The Child Justice Act creates a unique and separate criminal justice system for children. The Act places an increased emphasis on restorative justice as well as on the rehabilitation and re-integration of children.
Who is legally considered a “child”?
According to the Constitution, a child is any person under the age of 18. However, the Child Justice Act recognizes that in certain instances, it would be fair to apply its provisions to persons older than 18 years. Therefore, the Child Justice Act creates three distinct categories of children and persons:
•Children under 10 years old at the time of the offence – while children under 10 are not criminally liable, the Act sets out procedures that apply to children under 10 who commit a crime. These include referral to a children’s court or counselling if necessary.
•Children over 10 years old but younger than 18 years at the time of arrest or when the summons or written notice was served on them – these are the children who the Act specifically targets and aims to protect.

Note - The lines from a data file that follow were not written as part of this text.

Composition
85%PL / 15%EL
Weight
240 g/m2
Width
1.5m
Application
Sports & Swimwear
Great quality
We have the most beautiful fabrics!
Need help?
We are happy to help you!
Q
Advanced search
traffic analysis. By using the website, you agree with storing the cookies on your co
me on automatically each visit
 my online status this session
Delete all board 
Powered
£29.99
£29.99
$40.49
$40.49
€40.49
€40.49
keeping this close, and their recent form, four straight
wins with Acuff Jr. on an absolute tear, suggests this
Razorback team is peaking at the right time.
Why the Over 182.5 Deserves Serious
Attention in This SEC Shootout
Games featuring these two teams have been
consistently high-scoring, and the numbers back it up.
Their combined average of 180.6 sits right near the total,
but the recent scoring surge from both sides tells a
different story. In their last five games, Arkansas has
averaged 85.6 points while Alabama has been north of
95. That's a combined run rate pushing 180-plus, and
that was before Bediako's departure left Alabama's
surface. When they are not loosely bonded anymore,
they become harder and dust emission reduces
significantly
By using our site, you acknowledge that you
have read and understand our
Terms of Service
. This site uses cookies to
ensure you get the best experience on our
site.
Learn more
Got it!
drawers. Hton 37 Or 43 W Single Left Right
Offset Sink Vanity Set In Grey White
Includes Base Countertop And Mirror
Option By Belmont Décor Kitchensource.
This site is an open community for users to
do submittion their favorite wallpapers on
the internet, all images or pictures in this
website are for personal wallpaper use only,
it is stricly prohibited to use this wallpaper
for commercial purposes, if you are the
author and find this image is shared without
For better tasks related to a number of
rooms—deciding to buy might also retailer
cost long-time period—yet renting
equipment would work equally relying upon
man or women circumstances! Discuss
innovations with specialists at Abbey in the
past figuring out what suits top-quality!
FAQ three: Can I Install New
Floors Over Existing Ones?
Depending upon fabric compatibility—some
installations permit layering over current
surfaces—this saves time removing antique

•Persons between the ages of 18 and 21 who committed the offence when they were under 18 years of age – this provision recognizes that 18 to 21 year olds are still young and can benefit from the procedures in the Act.
What is Criminal Capacity?
“Criminal Capacity” relates to the age at which a child has the mental ability to distinguish between right and wrong and can understand or appreciate the consequences of his or her actions. It is the age at which children have the capacity to commit crimes and to accept responsibility for their actions.
The Child Justice Act has raised the minimum age of criminal capacity in South Africa to 10 years of age. Therefore, a child who (at the time of the alleged offence) is under 10, cannot be prosecuted. However, the Act provides for interventions for children who commit criminal acts but are under the minimum age of criminal capacity. These are educational and non-punitive measures rather than criminal sanctions.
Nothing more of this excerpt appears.